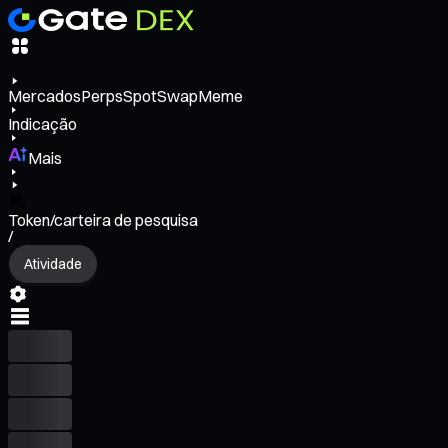
Mercados
Perps
Spot
Swap
Meme
Indicação
Mais
Token/carteira de pesquisa
/
Atividade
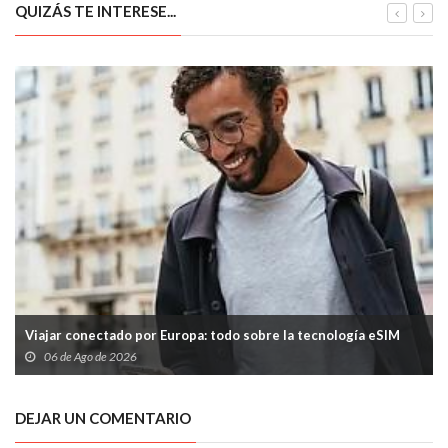
QUIZÁS TE INTERESE...
Viajar conectado por Europa: todo sobre la tecnología eSIM
06 de Ago de 2026
DEJAR UN COMENTARIO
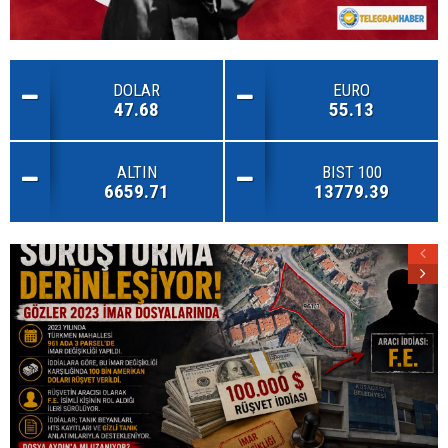
DOLAR
EURO
47.68
55.13
ALTIN
BIST 100
6659.71
13779.39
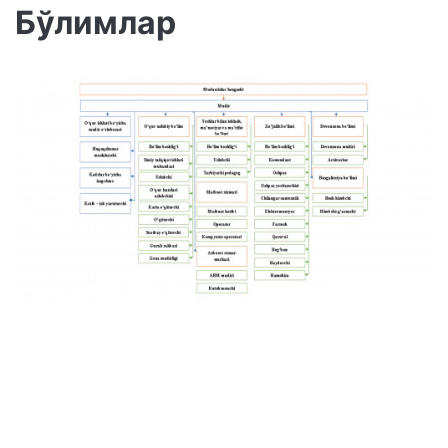
Бўлимлар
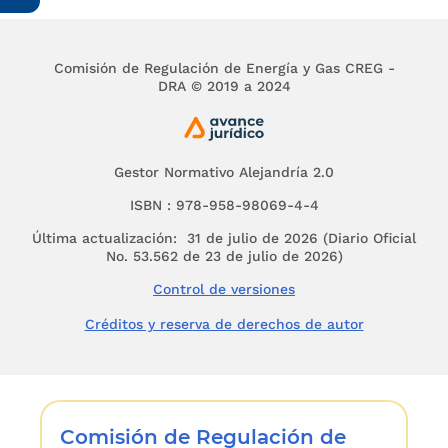
Comisión de Regulación de Energía y Gas CREG -
DRA © 2019 a 2024
Gestor Normativo Alejandría 2.0
ISBN : 978-958-98069-4-4
Última actualización: 31 de julio de 2026 (Diario Oficial
No. 53.562 de 23 de julio de 2026)
Control de versiones
Créditos y reserva de derechos de autor
Comisión de Regulación de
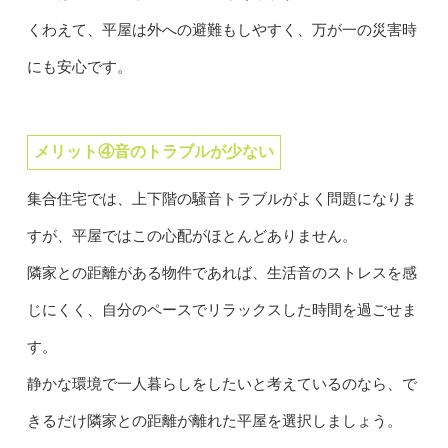
くわえて、平屋は外への避難もしやすく、万が一の災害時
にも安心です。
メリット④音のトラブルが少ない
集合住宅では、上下階の騒音トラブルがよく問題になりま
すが、平屋ではこの心配がほとんどありません。
隣家との距離がある物件であれば、生活音のストレスを感
じにくく、自分のペースでリラックスした時間を過ごせま
す。
静かな環境で一人暮らしをしたいと考えているのなら、で
きるだけ隣家との距離が離れた平屋を選択しましょう。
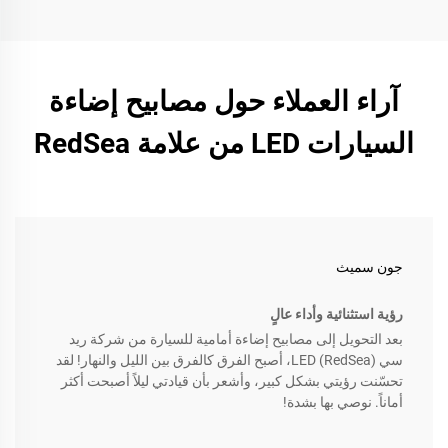
آراء العملاء حول مصابيح إضاءة
السيارات LED من علامة RedSea
جون سميث
رؤية استثنائية وأداء عالٍ
بعد التحويل إلى مصابيح إضاءة أمامية للسيارة من شركة ريد
سي (RedSea) LED، أصبح الفرق كالفرق بين الليل والنهار! لقد
تحسّنت رؤيتي بشكل كبير، وأشعر بأن قيادتي ليلاً أصبحت أكثر
أماناً. نوصي بها بشدة!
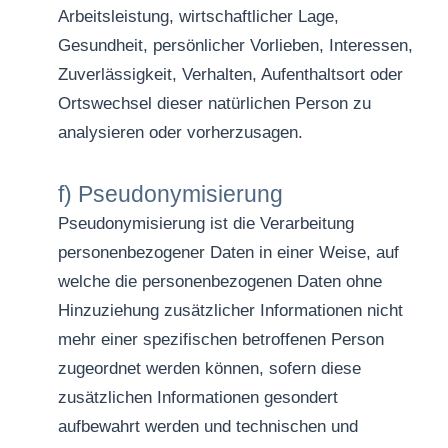
Arbeitsleistung, wirtschaftlicher Lage,
Gesundheit, persönlicher Vorlieben, Interessen,
Zuverlässigkeit, Verhalten, Aufenthaltsort oder
Ortswechsel dieser natürlichen Person zu
analysieren oder vorherzusagen.
f) Pseudonymisierung
Pseudonymisierung ist die Verarbeitung
personenbezogener Daten in einer Weise, auf
welche die personenbezogenen Daten ohne
Hinzuziehung zusätzlicher Informationen nicht
mehr einer spezifischen betroffenen Person
zugeordnet werden können, sofern diese
zusätzlichen Informationen gesondert
aufbewahrt werden und technischen und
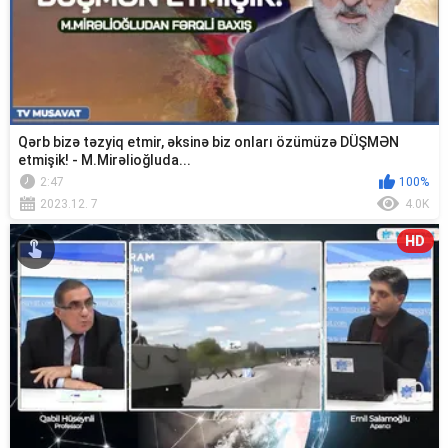
Qərb bizə təzyiq etmir, əksinə biz onları özümüzə DÜŞMƏN
etmişik! - M.Mirəlioğluda...
2:47
100%
2023.12. 7
4.0K
HD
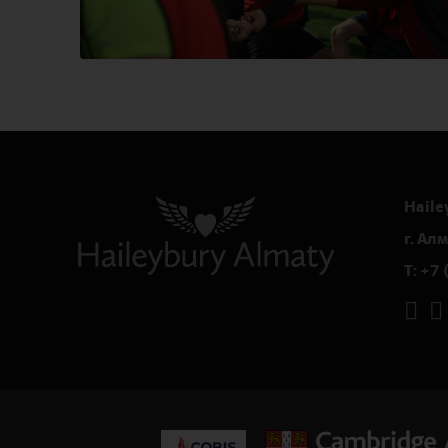
Haile
г. Ал
T:
+7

----

# Action item
From the material above, print everything exactly except the pictures.

# Expected output
Mercados
Perps
Spot
Swap
Meme
Indicação
Mais
Token/carteira de pesquisa
/
Atividade
QUIZÁS TE INTERESE...
Viajar conectado por Europa: todo sobre la tecnología eSIM
06 de Ago de 2026
DEJAR UN COMENTARIO
DOLAR
EURO
47.68
55.13
ALTIN
BIST 100
6659.71
13779.39
Бўлимлар
Comisión de Regulación de Energía y Gas CREG -
DRA © 2019 a 2024
Gestor Normativo Alejandría 2.0
ISBN : 978-958-98069-4-4
Última actualización: 31 de julio de 2026 (Diario Oficial
No. 53.562 de 23 de julio de 2026)
Control de versiones
Créditos y reserva de derechos de autor
Comisión de Regulación de
くわえて、平屋は外への避難もしやすく、万が一の災害時
にも安心です。
メリット④音のトラブルが少ない
集合住宅では、上下階の騒音トラブルがよく問題になりま
すが、平屋ではこの心配がほとんどありません。
隣家との距離がある物件であれば、生活音のストレスを感
じにくく、自分のペースでリラックスした時間を過ごせま
す。
静かな環境で一人暮らしをしたいと考えているのなら、で
きるだけ隣家との距離が離れた平屋を選択しましょう。
آراء العملاء حول مصابيح إضاءة
السيارات LED من علامة RedSea
جون سميث
رؤية استثنائية وأداء عالٍ
بعد التحويل إلى مصابيح إضاءة أمامية للسيارة من شركة ريد
سي (RedSea) LED، أصبح الفرق كالفرق بين الليل والنهار! لقد
تحسّنت رؤيتي بشكل كبير، وأشعر بأن قيادتي ليلاً أصبحت أكثر
أماناً. نوصي بها بشدة!
Arbeitsleistung, wirtschaftlicher Lage,
Gesundheit, persönlicher Vorlieben, Interessen,
Zuverlässigkeit, Verhalten, Aufenthaltsort oder
Ortswechsel dieser natürlichen Person zu
analysieren oder vorherzusagen.
f) Pseudonymisierung
Pseudonymisierung ist die Verarbeitung
personenbezogener Daten in einer Weise, auf
welche die personenbezogenen Daten ohne
Hinzuziehung zusätzlicher Informationen nicht
mehr einer spezifischen betroffenen Person
zugeordnet werden können, sofern diese
zusätzlichen Informationen gesondert
aufbewahrt werden und technischen und
Qərb bizə təzyiq etmir, əksinə biz onları özümüzə DÜŞMƏN
etmişik! - M.Mirəlioğluda...
2:47
100%
2023.12. 7
4.0K
HD
Haile
г. Ал
T:
+7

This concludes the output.